_Exercise objective:_
The exercise asks you to copy every line below in which "panel" appears.

[Data section]

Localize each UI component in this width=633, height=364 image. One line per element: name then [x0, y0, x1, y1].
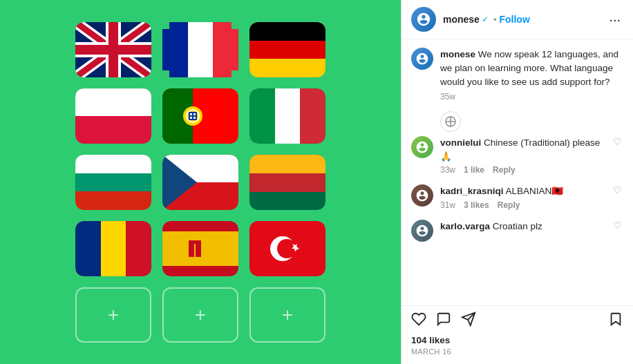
- flag-cz: [162, 155, 238, 210]
- bookmark-button[interactable]: [608, 312, 623, 331]
- svg-rect-31: [189, 112, 197, 120]
- karlo-username: karlo.varga: [440, 221, 490, 231]
- kadri-text: ALBANIAN🇦🇱: [506, 186, 564, 196]
- svg-rect-43: [75, 155, 151, 173]
- more-options-button[interactable]: ···: [606, 12, 623, 28]
- karlo-heart-button[interactable]: ♡: [612, 220, 623, 231]
- svg-rect-34: [190, 117, 192, 119]
- svg-rect-61: [196, 240, 201, 257]
- flag-bg: [75, 155, 151, 210]
- kadri-comment-body: kadri_krasniqi ALBANIAN🇦🇱 31w 3 likes Re…: [440, 184, 612, 210]
- flag-es: [162, 221, 238, 276]
- svg-rect-12: [162, 22, 188, 77]
- flag-de: [249, 22, 325, 77]
- karlo-avatar: [411, 220, 433, 242]
- dot-separator: •: [493, 15, 497, 25]
- svg-rect-15: [232, 22, 238, 29]
- comment-button[interactable]: [436, 312, 451, 331]
- comment-kadri: kadri_krasniqi ALBANIAN🇦🇱 31w 3 likes Re…: [411, 184, 623, 210]
- flag-ro: [75, 221, 151, 276]
- kadri-comment-text: kadri_krasniqi ALBANIAN🇦🇱: [440, 186, 563, 196]
- comment-vonnielui: vonnielui Chinese (Traditional) please 🙏…: [411, 136, 623, 175]
- svg-rect-35: [193, 117, 196, 119]
- action-icons-row: [411, 312, 623, 331]
- kadri-heart-button[interactable]: ♡: [612, 184, 623, 195]
- flag-fr: [162, 22, 238, 77]
- vonnie-likes: 1 like: [464, 165, 484, 175]
- karlo-comment-body: karlo.varga Croatian plz: [440, 220, 612, 233]
- kadri-meta: 31w 3 likes Reply: [440, 200, 612, 210]
- vonnie-comment-body: vonnielui Chinese (Traditional) please 🙏…: [440, 136, 612, 175]
- vonnie-reply-button[interactable]: Reply: [493, 165, 516, 175]
- flag-pt: [162, 88, 238, 144]
- flag-pl: [75, 88, 151, 144]
- flags-grid: [75, 22, 325, 276]
- svg-rect-8: [75, 45, 151, 55]
- svg-rect-51: [249, 173, 325, 192]
- kadri-reply-button[interactable]: Reply: [498, 200, 520, 210]
- kadri-username: kadri_krasniqi: [440, 186, 504, 196]
- kadri-likes: 3 likes: [464, 200, 489, 210]
- share-button[interactable]: [461, 312, 476, 331]
- flag-uk: [75, 22, 151, 77]
- comments-area[interactable]: monese We now speak 12 languages, and we…: [401, 39, 633, 305]
- add-button-2[interactable]: +: [162, 287, 238, 343]
- svg-rect-39: [249, 88, 275, 144]
- comment-karlo: karlo.varga Croatian plz ♡: [411, 220, 623, 242]
- svg-rect-55: [75, 221, 101, 276]
- svg-rect-16: [162, 70, 169, 77]
- svg-rect-21: [249, 22, 325, 41]
- kadri-avatar: [411, 184, 433, 207]
- svg-rect-33: [193, 113, 196, 115]
- flag-tr: [249, 221, 325, 276]
- post-actions: 104 likes MARCH 16: [401, 305, 633, 364]
- right-panel: monese ✓ • Follow ··· monese We now spea…: [401, 0, 633, 364]
- verified-icon: ✓: [482, 15, 489, 24]
- caption-body: monese We now speak 12 languages, and we…: [440, 48, 623, 102]
- caption-avatar: [411, 48, 433, 70]
- flag-it: [249, 88, 325, 144]
- vonnie-time: 33w: [440, 165, 455, 175]
- header-info: monese ✓ • Follow: [443, 14, 606, 25]
- image-panel: + + +: [0, 0, 401, 364]
- header-avatar: [411, 7, 436, 32]
- vonnie-avatar: [411, 136, 433, 158]
- flag-lt: [249, 155, 325, 210]
- svg-rect-24: [75, 88, 151, 116]
- caption-time: 35w: [440, 92, 623, 102]
- svg-rect-14: [162, 22, 169, 29]
- caption-text: monese We now speak 12 languages, and we…: [440, 49, 618, 87]
- vonnie-comment-text: vonnielui Chinese (Traditional) please 🙏: [440, 137, 600, 162]
- translate-button[interactable]: [440, 111, 461, 132]
- header-username: monese: [443, 14, 480, 25]
- karlo-comment-text: karlo.varga Croatian plz: [440, 221, 542, 231]
- svg-rect-32: [190, 113, 192, 115]
- like-button[interactable]: [411, 312, 426, 331]
- vonnie-heart-button[interactable]: ♡: [612, 136, 623, 147]
- svg-rect-17: [232, 70, 238, 77]
- kadri-time: 31w: [440, 200, 455, 210]
- add-button-1[interactable]: +: [75, 287, 151, 343]
- post-date: MARCH 16: [411, 347, 623, 356]
- post-caption: monese We now speak 12 languages, and we…: [411, 48, 623, 102]
- post-header: monese ✓ • Follow ···: [401, 0, 633, 39]
- vonnie-username: vonnielui: [440, 137, 481, 148]
- add-buttons-row: + + +: [75, 287, 325, 343]
- vonnie-meta: 33w 1 like Reply: [440, 165, 612, 175]
- caption-username: monese: [440, 49, 475, 59]
- follow-button[interactable]: Follow: [499, 14, 529, 25]
- karlo-text: Croatian plz: [493, 221, 542, 231]
- likes-count: 104 likes: [411, 335, 623, 345]
- add-button-3[interactable]: +: [249, 287, 325, 343]
- svg-rect-50: [249, 155, 325, 173]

[/Data section]

_Answer space:_
- right-panel: monese ✓ • Follow ··· monese We now spea…: [401, 0, 633, 364]
- image-panel: + + +: [0, 0, 401, 364]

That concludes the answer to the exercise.